### EXERCISE PROMPT
From the entries below, copy each line in which the word "youth" occurs.

### MATERIAL FOR THIS EXERCISE
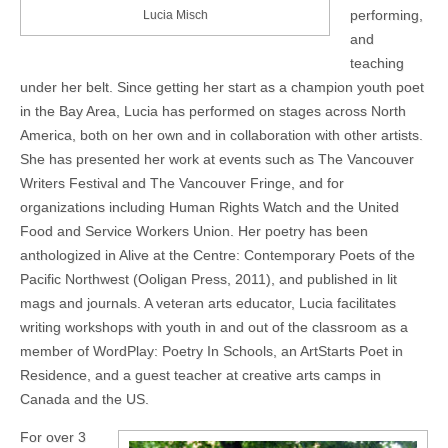
performing,
Lucia Misch
and
teaching
under her belt. Since getting her start as a champion youth poet
in the Bay Area, Lucia has performed on stages across North
America, both on her own and in collaboration with other artists.
She has presented her work at events such as The Vancouver
Writers Festival and The Vancouver Fringe, and for
organizations including Human Rights Watch and the United
Food and Service Workers Union. Her poetry has been
anthologized in Alive at the Centre: Contemporary Poets of the
Pacific Northwest (Ooligan Press, 2011), and published in lit
mags and journals. A veteran arts educator, Lucia facilitates
writing workshops with youth in and out of the classroom as a
member of WordPlay: Poetry In Schools, an ArtStarts Poet in
Residence, and a guest teacher at creative arts camps in
Canada and the US.
For over 3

### RESPONSE
under her belt. Since getting her start as a champion youth poet
writing workshops with youth in and out of the classroom as a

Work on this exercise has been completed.